Thirty-five years ago, a seventeen-year-old boy from Pittsburgh spent his summer scooping ice cream for tourists at Glacier National Park. On an ordinary day, an adorable little seven-year-old girl from Memphis came in to the sweet shop with her family. She wearing a pink sundress and a button that said, “Hi, I’m Alice!” The boy flirted with her in the usual way you innocently flirt with little children, gave her an extra scoop of peppermint stick ice cream, and sent her and her family on their way.
Ten years later in another part of the country, by sheer happenstance (if there is such a thing) a girl fell in love with a boy ten years her senior, and he fell madly in love with her. They were married for a couple of years when, while going through her old family photo albums, they stumbled across a picture of six-year-old Alice in a sweet shop at Glacier National Park with her family. She was reaching for an ice cream cone handed to her across the counter by the very man who now sat beside her on the couch.
The sweet shop boy has been married to Alice for two-and-a-half decades now. There was nothing about that day when she was a child to indicate that the boy scooping her ice cream was her husband, unknowingly waiting for her to grow up.
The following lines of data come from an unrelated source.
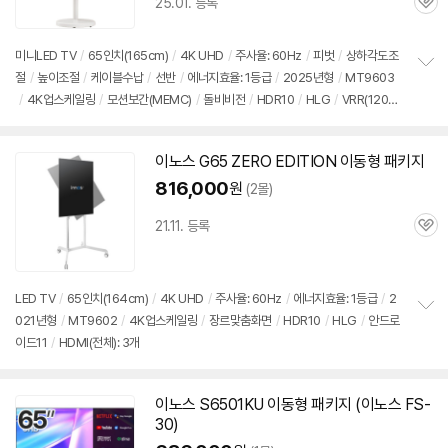
25.01. 등록
관
심
미니LED
TV
/
65인치
(165cm)
/
4K UHD
/
주사율: 60Hz
/
피벗
/
상하각도조
절
/
높이조절
/
케이블수납
/
선반
/
에너지효율: 1등급
/
2025년형
/
MT9603
정
/
4K업스케일링
/
모션보간(MEMC)
/
돌비비전
/
HDR10
/
HLG
/
VRR(120H
보
펼
z)
/
ALLM
/
게임모드
/
구글
5.0
/
HDMI(전체): 4개
/
*120Hz VRR 기능은 FHD
치
해상도에서 적용됩니다
기
이노스 G65 ZERO EDITION 이동형 패키지
816,000
원
(2몰)
21.11. 등록
관
심
LED
TV
/
65인치
(164cm)
/
4K UHD
/
주사율: 60Hz
/
에너지효율: 1등급
/
2
021년형
/
MT9602
/
4K업스케일링
/
장르맞춤화면
/
HDR10
/
HLG
/
안드로
정
이드
11
/
HDMI(전체): 3개
보
펼
치
기
이노스 S6501KU 이동형 패키지 (이노스 FS-
30)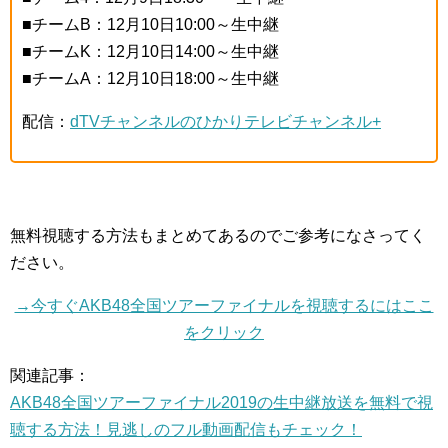
■チームB：12月10日10:00～生中継
■チームK：12月10日14:00～生中継
■チームA：12月10日18:00～生中継
配信：
dTVチャンネルのひかりテレビチャンネル+
無料視聴する方法もまとめてあるのでご参考になさってく
ださい。
→今すぐAKB48全国ツアーファイナルを視聴するにはここ
をクリック
関連記事：
AKB48全国ツアーファイナル2019の生中継放送を無料で視
聴する方法！見逃しのフル動画配信もチェック！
When Alice left the shop with her family that day, she forgot about him, and he about her. They were just strangers whose paths crossed for three minutes one summer and then parted again, presumably for ever. Even when they were married, he’d never realized that Alice with the peppermint stick ice cream was Alice his wife. And she’d never known that her husband was the sweet shop boy, until they found that old photo.
Be careful about discounting the seemingly unimportant moments in life and about wholly regretting the bad. There are a thousand million intricacies to life. The happiness of meeting the love of your life may be indebted to such a small moment as getting peppermint stick ice cream on summer vacation when you were seven years old.